There isn’t really an analogy for the type of tool we are building with AI; not yet.
Some liken it to the invention of fire, or the creation of electricity, or the steam engine, or even the internet itself.
But it’s really so much more than that. Earlier innovations had a tendency to speed up the innovations after them. These tools were all accelerants for human civilization by removing some core drudgery that occupied our bodies and hands.
Fire begot steam, steam begot engines, engines begot electricity, electricity begot electronics, electronics begot modern computers.
The earlier innovations aided in removing physical drudgeries. The cooking of food meant less food poisoning. The engines pushed by steam meant being able to move immense amounts of goods over far distances.
And the creation of computers meant a new kind of burden was eased: The cognitive. But for the better part of the past century, it was only a very specific type of cognitive burden that has been increasingly eased.
It was things like the rote memorization and storage of knowledge, the calculation and counting of vast quantities of numbers, or the actual recording of memories and information through video or audio.
People didn’t really need to manually do a lot of these things anymore. And in a sense, they’d never be able to compete with a computer, if the software was coded correctly.
We had taught the microchips made of sand to count, and the implications of it were enormous, but nearly unimaginable at the time. Every app and website we know of today was built from the constraints of these chips, handcrafted from the logic that a programmer at each level of the stack had built.

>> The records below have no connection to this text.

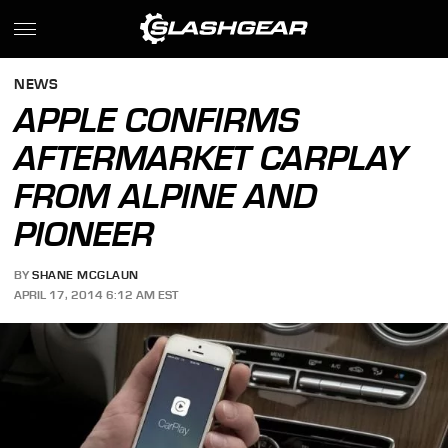
NEWS
APPLE CONFIRMS
AFTERMARKET CARPLAY
FROM ALPINE AND
PIONEER
BY
SHANE MCGLAUN
APRIL 17, 2014 6:12 AM EST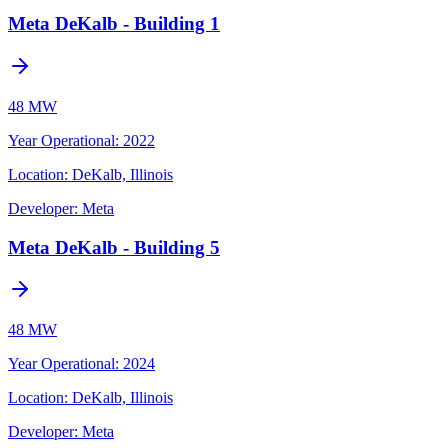
Meta DeKalb - Building 1
48 MW
Year Operational
:
2022
Location:
DeKalb, Illinois
Developer:
Meta
Meta DeKalb - Building 5
48 MW
Year Operational
:
2024
Location:
DeKalb, Illinois
Developer:
Meta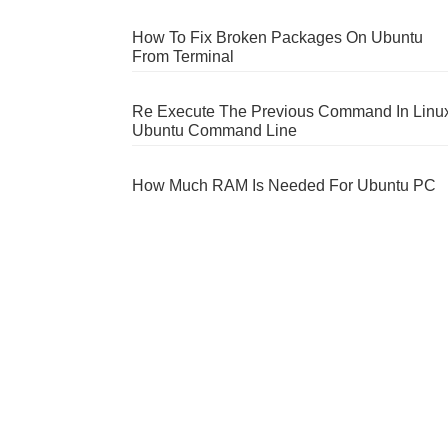
How To Fix Broken Packages On Ubuntu
From Terminal
Re Execute The Previous Command In Linu
Ubuntu Command Line
How Much RAM Is Needed For Ubuntu PC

Video editing apps, streaming services, data analytics, coding platforms, social media apps, communication tools, real-time document sharing, dating apps, real-estate apps, AirBnB, Uber, games — the list of tools built from this simple primitive of sand that can count seems endless, and it has totally transformed the nature of how we work, what we need to remember, and the way we think about the things in general.

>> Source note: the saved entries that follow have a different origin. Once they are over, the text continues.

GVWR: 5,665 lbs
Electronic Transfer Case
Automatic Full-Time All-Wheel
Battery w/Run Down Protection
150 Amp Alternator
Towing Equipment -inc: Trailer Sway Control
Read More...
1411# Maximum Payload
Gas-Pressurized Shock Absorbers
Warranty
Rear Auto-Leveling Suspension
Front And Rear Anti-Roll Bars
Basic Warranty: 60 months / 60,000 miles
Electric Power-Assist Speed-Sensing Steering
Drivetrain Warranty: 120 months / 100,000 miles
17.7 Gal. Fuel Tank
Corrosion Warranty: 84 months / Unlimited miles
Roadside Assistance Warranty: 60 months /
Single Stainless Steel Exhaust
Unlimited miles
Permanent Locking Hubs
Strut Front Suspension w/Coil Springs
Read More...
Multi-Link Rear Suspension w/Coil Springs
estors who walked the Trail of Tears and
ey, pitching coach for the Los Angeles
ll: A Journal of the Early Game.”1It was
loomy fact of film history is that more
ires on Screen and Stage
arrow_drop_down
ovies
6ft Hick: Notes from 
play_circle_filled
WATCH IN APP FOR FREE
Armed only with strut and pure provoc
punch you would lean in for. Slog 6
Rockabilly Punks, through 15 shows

However, one thing has remained consistent through the past 50 years of revolution in personal computing: A notion that computers could never really be creative.
It was a notion that what “computers do” is robotic, and what people do is special, and can’t be automated.
If a task was viewed as too simple or robotic, a coder often could build some app or tool to automate it, and the people using that app outcompeted everyone who didn’t use it. Soon, no one was doing that robotic task manually anymore.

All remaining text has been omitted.